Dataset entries

######

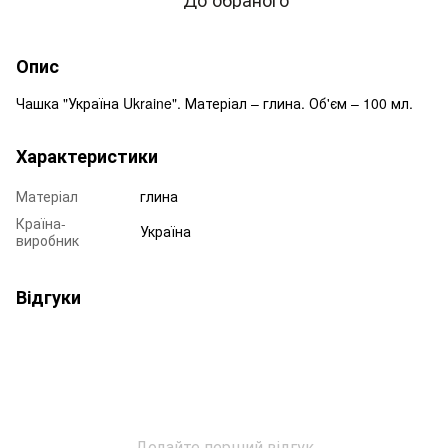
Опис
Чашка "Україна Ukraine". Матеріал – глина. Об'єм – 100 мл.
Характеристики
Матеріал
глина
Країна-
Україна
виробник
Відгуки
Додайте перший відгук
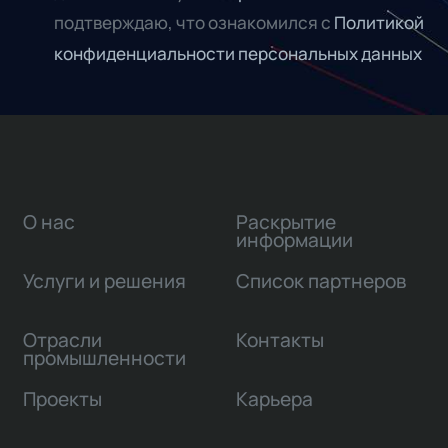
подтверждаю, что ознакомился с
Политикой
конфиденциальности персональных данных
О нас
Раскрытие
информации
Услуги и решения
Список партнеров
Отрасли
Контакты
промышленности
Проекты
Карьера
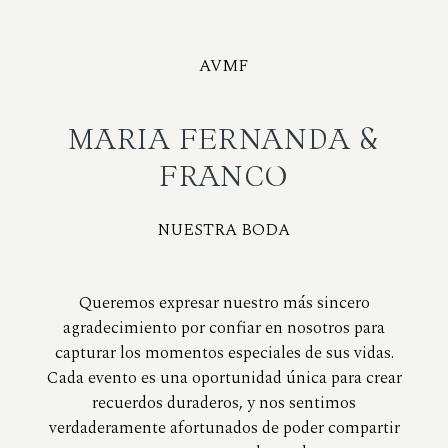
AVMF
MARIA FERNANDA &
FRANCO
NUESTRA BODA
Queremos expresar nuestro más sincero
agradecimiento por confiar en nosotros para
capturar los momentos especiales de sus vidas.
Cada evento es una oportunidad única para crear
recuerdos duraderos, y nos sentimos
verdaderamente afortunados de poder compartir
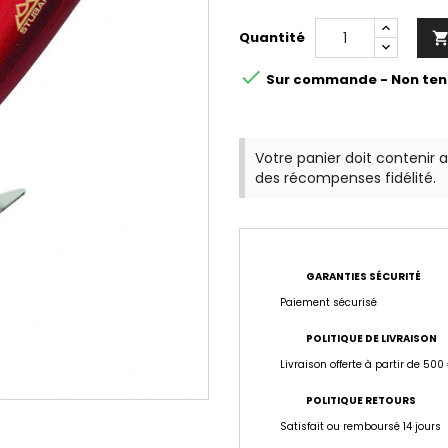
Quantité

Sur commande - Non ten
Votre panier doit contenir 
des récompenses fidélité.
GARANTIES SÉCURITÉ
Paiement sécurisé
POLITIQUE DE LIVRAISON
Livraison offerte à partir de 500
POLITIQUE RETOURS
Satisfait ou remboursé 14 jours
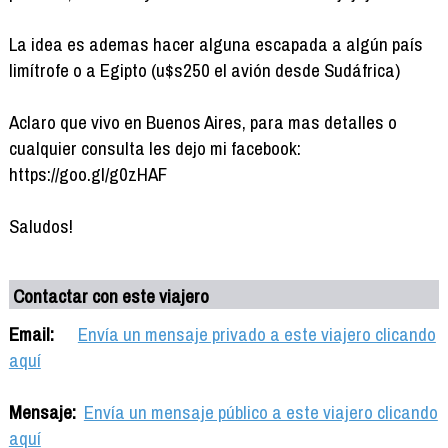
La idea es ademas hacer alguna escapada a algún país
limítrofe o a Egipto (u$s250 el avión desde Sudáfrica)
Aclaro que vivo en Buenos Aires, para mas detalles o
cualquier consulta les dejo mi facebook:
https://goo.gl/g0zHAF
Saludos!
Contactar con este viajero
Email:
Envía un mensaje privado a este viajero clicando
aquí
Mensaje:
Envía un mensaje público a este viajero clicando
aquí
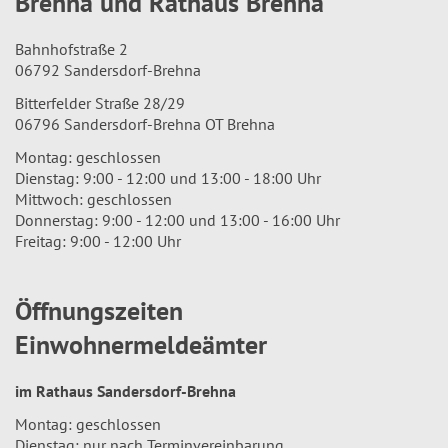
Brehna und Rathaus Brehna
Bahnhofstraße 2
06792 Sandersdorf-Brehna
Bitterfelder Straße 28/29
06796 Sandersdorf-Brehna OT Brehna
Montag: geschlossen
Dienstag: 9:00 - 12:00 und 13:00 - 18:00 Uhr
Mittwoch: geschlossen
Donnerstag: 9:00 - 12:00 und 13:00 - 16:00 Uhr
Freitag: 9:00 - 12:00 Uhr
Öffnungszeiten
Einwohnermeldeämter
im Rathaus Sandersdorf-Brehna
Montag: geschlossen
Dienstag: nur nach Terminvereinbarung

######

For the entries above, print exactly the lines between the one with "limítrofe o a" and the one with "06792 Sandersdorf-Brehna", inclusive, with no pictures.

limítrofe o a Egipto (u$s250 el avión desde Sudáfrica)
Aclaro que vivo en Buenos Aires, para mas detalles o
cualquier consulta les dejo mi facebook:
https://goo.gl/g0zHAF
Saludos!
Contactar con este viajero
Email:
Envía un mensaje privado a este viajero clicando
aquí
Mensaje:
Envía un mensaje público a este viajero clicando
aquí
Brehna und Rathaus Brehna
Bahnhofstraße 2
06792 Sandersdorf-Brehna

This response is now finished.